Mme Martine Aubry a, par ailleurs, souligné l'utilité de la police de proximité en observant qu'elle permettait d'obtenir des renseignements sur les fauteurs de troubles et d'adapter la réponse aux actes commis.

Elle a insisté sur la nécessité d'une complémentarité entre le local et le national, en faisant remarquer que les villes avaient besoin d'être aidées sur le foncier. Elle a déploré que Lille ait perdu 160 policiers en quatre années alors qu'elle en aurait besoin de 400 supplémentaires.

M. Alex Türk, président , s'est interrogé sur les difficultés que rencontraient certains chefs d'entreprises avec des jeunes réputés « asociaux » ou manquant de formation.

Mme Martine Aubry a considéré que cela posait la question de l'accompagnement des enfants qui avaient grandi sans repères et sans affection. Elle a évoqué la nécessité d'une action sur la parentalité et à l'école dès 2 ans. Elle a également estimé qu'il fallait réorganiser la scolarité qui était trop abstraite en favorisant une organisation avec l'école le matin et des activités l'après-midi.

M. Pierre André s'est enquis des résultats de la zone franche urbaine.

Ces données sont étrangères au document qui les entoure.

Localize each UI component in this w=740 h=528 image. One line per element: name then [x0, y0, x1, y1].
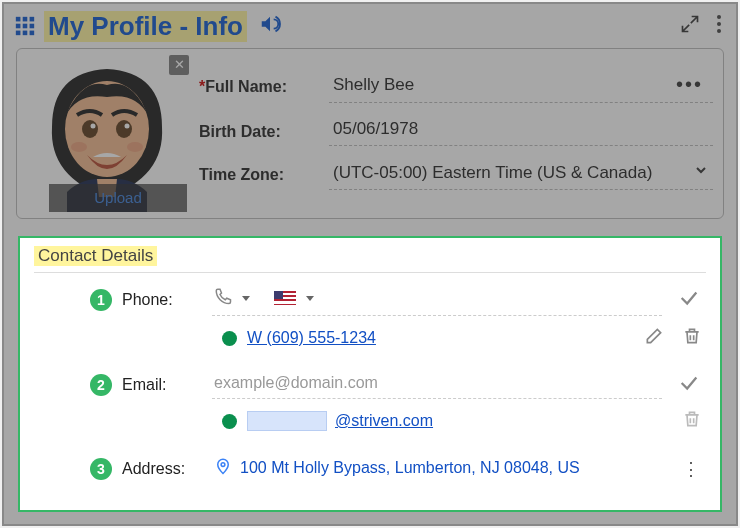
svg-rect-0: [16, 17, 21, 22]
email-label: Email:: [122, 376, 202, 394]
email-redacted: [247, 411, 327, 431]
step-badge-2: 2: [90, 374, 112, 396]
email-link[interactable]: @striven.com: [335, 412, 433, 430]
svg-rect-6: [16, 31, 21, 36]
header-more-icon[interactable]: [712, 10, 726, 42]
phone-type-caret-icon[interactable]: [242, 296, 250, 301]
svg-rect-1: [23, 17, 28, 22]
email-row: 2 Email: example@domain.com: [34, 366, 706, 403]
time-zone-label: Time Zone:: [199, 166, 329, 184]
phone-confirm-icon[interactable]: [672, 287, 706, 313]
contact-details-title: Contact Details: [34, 246, 157, 266]
svg-rect-7: [23, 31, 28, 36]
svg-point-16: [91, 124, 96, 129]
speaker-icon[interactable]: [259, 13, 281, 39]
email-entry-row: @striven.com: [34, 403, 706, 439]
edit-phone-icon[interactable]: [640, 326, 668, 350]
phone-entry-row: W (609) 555-1234: [34, 320, 706, 356]
svg-point-17: [125, 124, 130, 129]
email-placeholder: example@domain.com: [214, 374, 378, 392]
svg-rect-5: [30, 24, 35, 29]
svg-point-20: [221, 463, 225, 467]
expand-icon[interactable]: [676, 10, 704, 42]
address-link[interactable]: 100 Mt Holly Bypass, Lumberton, NJ 08048…: [240, 459, 580, 477]
svg-rect-2: [30, 17, 35, 22]
address-row: 3 Address: 100 Mt Holly Bypass, Lumberto…: [34, 449, 706, 489]
phone-input[interactable]: [212, 283, 662, 316]
svg-point-11: [717, 29, 721, 33]
step-badge-1: 1: [90, 289, 112, 311]
svg-point-15: [116, 120, 132, 138]
delete-email-icon[interactable]: [678, 409, 706, 433]
chevron-down-icon[interactable]: [693, 162, 709, 183]
full-name-field[interactable]: Shelly Bee •••: [329, 71, 713, 103]
birth-date-field[interactable]: 05/06/1978: [329, 117, 713, 146]
page-title: My Profile - Info: [44, 11, 247, 42]
country-caret-icon[interactable]: [306, 296, 314, 301]
step-badge-3: 3: [90, 458, 112, 480]
email-confirm-icon[interactable]: [672, 372, 706, 398]
avatar[interactable]: ✕ Upload: [27, 57, 187, 212]
full-name-label: *Full Name:: [199, 78, 329, 96]
phone-label: Phone:: [122, 291, 202, 309]
map-pin-icon[interactable]: [214, 457, 232, 479]
svg-rect-4: [23, 24, 28, 29]
country-flag-us-icon[interactable]: [274, 291, 296, 305]
primary-indicator-icon: [222, 414, 237, 429]
svg-point-10: [717, 22, 721, 26]
upload-button[interactable]: Upload: [49, 184, 187, 212]
phone-number-link[interactable]: W (609) 555-1234: [247, 329, 376, 347]
address-field: 100 Mt Holly Bypass, Lumberton, NJ 08048…: [212, 453, 666, 485]
apps-grid-icon[interactable]: [14, 15, 36, 37]
svg-point-18: [71, 142, 87, 152]
phone-type-icon[interactable]: [214, 287, 232, 309]
svg-rect-3: [16, 24, 21, 29]
svg-point-9: [717, 15, 721, 19]
address-more-icon[interactable]: ⋮: [676, 458, 706, 480]
birth-date-label: Birth Date:: [199, 123, 329, 141]
delete-phone-icon[interactable]: [678, 326, 706, 350]
primary-indicator-icon: [222, 331, 237, 346]
address-label: Address:: [122, 460, 202, 478]
time-zone-field[interactable]: (UTC-05:00) Eastern Time (US & Canada): [329, 160, 713, 190]
avatar-remove-button[interactable]: ✕: [169, 55, 189, 75]
email-input[interactable]: example@domain.com: [212, 370, 662, 399]
contact-details-panel: Contact Details 1 Phone: W (609) 555-: [18, 236, 722, 512]
page-header: My Profile - Info: [4, 4, 736, 44]
svg-point-14: [82, 120, 98, 138]
svg-point-19: [127, 142, 143, 152]
full-name-more-icon[interactable]: •••: [676, 73, 709, 96]
profile-card: ✕ Upload *Full Name: Shelly Bee ••• Birt…: [16, 48, 724, 219]
phone-row: 1 Phone:: [34, 279, 706, 320]
svg-rect-8: [30, 31, 35, 36]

Mme Martine Aubry a expliqué que la ville de Lille avait mis en oeuvre des critères plus stricts que ne le prévoyait la loi pour bénéficier des aides prévues par les ZFU en refusant, par exemple, les délocalisations internes et en exigeant que 80 % des emplois bénéficient aux jeunes du quartier considéré. Elle a estimé que les résultats étaient satisfaisants et s'est félicitée de l'extension de la ZFU aux quartiers de Lille Sud. Elle a mentionné la création d'un club des chefs d'entreprise de la ZFU.